This month I had the pleasure of reading Shirley Graetz’s first novel, She Wrote on Clay. The story follows the life and career of Iltani, a young woman living in the Mesopotamian city of Sippar during the reign of Hammurabi. As a child, Iltani marvels at her father’s scribal talents and dreams of becoming a scribe herself. Since girls do not have the option of studying at a scribal school (É-DUBBA), Iltani chooses to enter the gagû and become a nadītu. This elite group of monastic women command great respect in society, and many nadītu are highly skilled. Iltani sees this as the best opportunity to pursue her dream and willingly accepts a future without the possibility of marriage or children. However, life in the gagû proves more difficult than she imagined. The young novice must learn to navigate through a closed society where the intrigues of a powerful woman threaten her chances of becoming a scribe. As the years progress, Iltani encounters many unexpected challenges and choices, especially as a friendship with a male scribe develops into something more.
In fewer than 200 pages, Graetz has created a powerful, sensitive work about the life of an extraordinary ancient woman. Through Iltani’s journey, the reader experiences the sights and sounds of the bustling Sippar marketplace as well as the calm luxury of apartments in the gagû. Iltani’s clay-stained hands serve to distinguish her from the other nadītu and give her a sense of pride and accomplishment. We laugh with her as a stylish friend tries to dress her up for a special occasion, and we share in her sensory delight as she visits the ornate home of a nadītu princess. Through her friendships, we learn of the many difficulties women would have faced and the forms of legal recourse available to them. It is a fascinating world that is both alien in its customs and familiar in its humanity.

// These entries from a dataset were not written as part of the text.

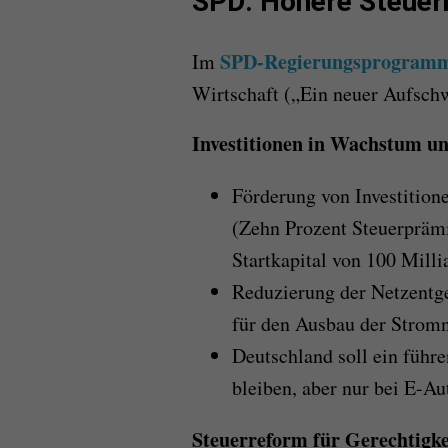
SPD: Höhere Steuer
SPD-Regierungsprogram
Im
Wirtschaft („Ein neuer Aufsch
Investitionen in Wachstum un
Förderung von Investitio
(Zehn Prozent Steuerpräm
Startkapital von 100 Milli
Reduzierung der Netzentge
für den Ausbau der Stromn
Deutschland soll ein führ
bleiben, aber nur bei E-Au
Steuerreform für Gerechtigke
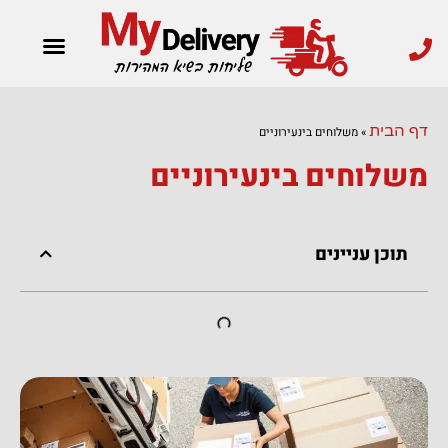
ילוג
תוכן
משלוחים בארץ
משלוחים מהיום להיום
שליחויות לעסקים
משלוח אקספרס
דף הבית
»
משלוחים בינעירוניים
משלוחים בינעירוניים
תוכן עניינים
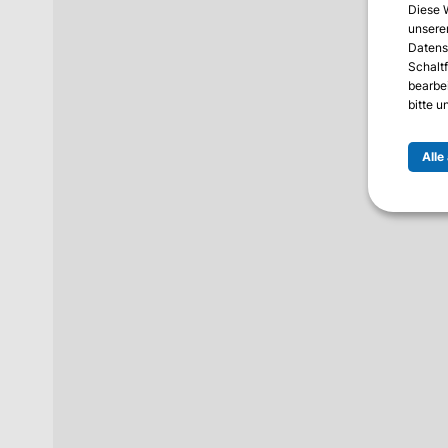
Diese 
unserer
Datens
Schalt
bearbe
bitte 
Alle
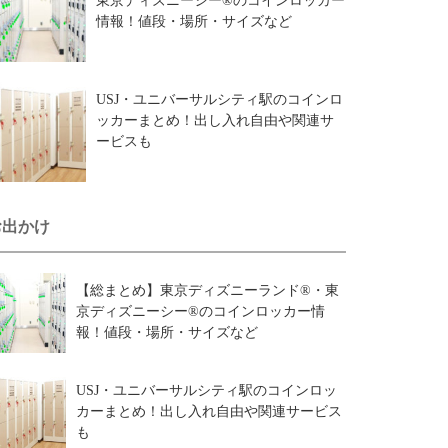
東京ディズニーシー®のコインロッカー
情報！値段・場所・サイズなど
USJ・ユニバーサルシティ駅のコインロ
ッカーまとめ！出し入れ自由や関連サ
ービスも
お出かけ
【総まとめ】東京ディズニーランド®・東
京ディズニーシー®のコインロッカー情
報！値段・場所・サイズなど
USJ・ユニバーサルシティ駅のコインロッ
カーまとめ！出し入れ自由や関連サービス
も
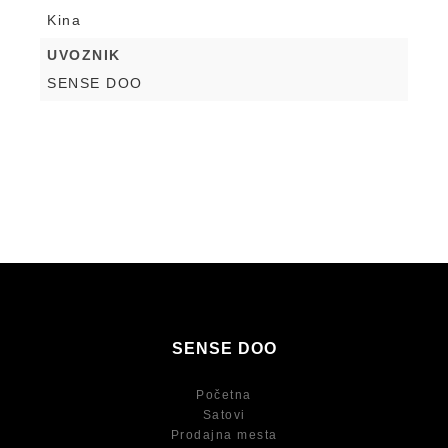
Kina
UVOZNIK
SENSE DOO
SENSE DOO
Početna
Satovi
Prodajna mesta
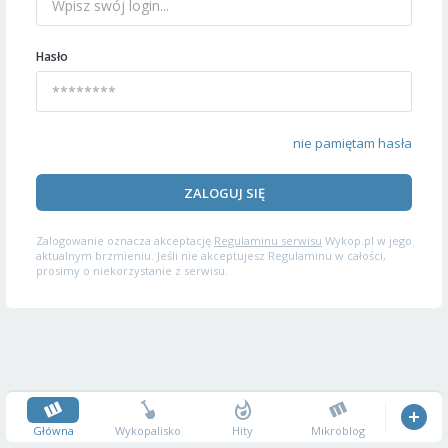
Hasło
nie pamiętam hasła
ZALOGUJ SIĘ
Zalogowanie oznacza akceptację
Regulaminu serwisu
Wykop.pl w jego
aktualnym brzmieniu. Jeśli nie akceptujesz Regulaminu w całości,
prosimy o niekorzystanie z serwisu.
Główna
Wykopalisko
Hity
Mikroblog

In many ways, this book is a wonderful introduction to the Old Babylonian period and current Near Eastern scholarship. Graetz, who received her PhD in Ancient Near Eastern Studies from Ben Gurion University, draws on a variety of primary sources for authenticity. At key points in the story, she inserts her own translations of actual letters, hymns and documents. Akkadian words are rendered in italics, while Sumarian, which would have been known only to scribes, is transliterated in capital letters. The careful use of these ancient languages adds richness to the narrative without detracting from the flow. For those inspired to learn more, the author provides a list of scholarly resources at the end of the book. Needless to say, I highly recommend it!
She Wrote on Clay is a Hadley Rille Books publication available for purchase on Amazon or Barnes & Noble.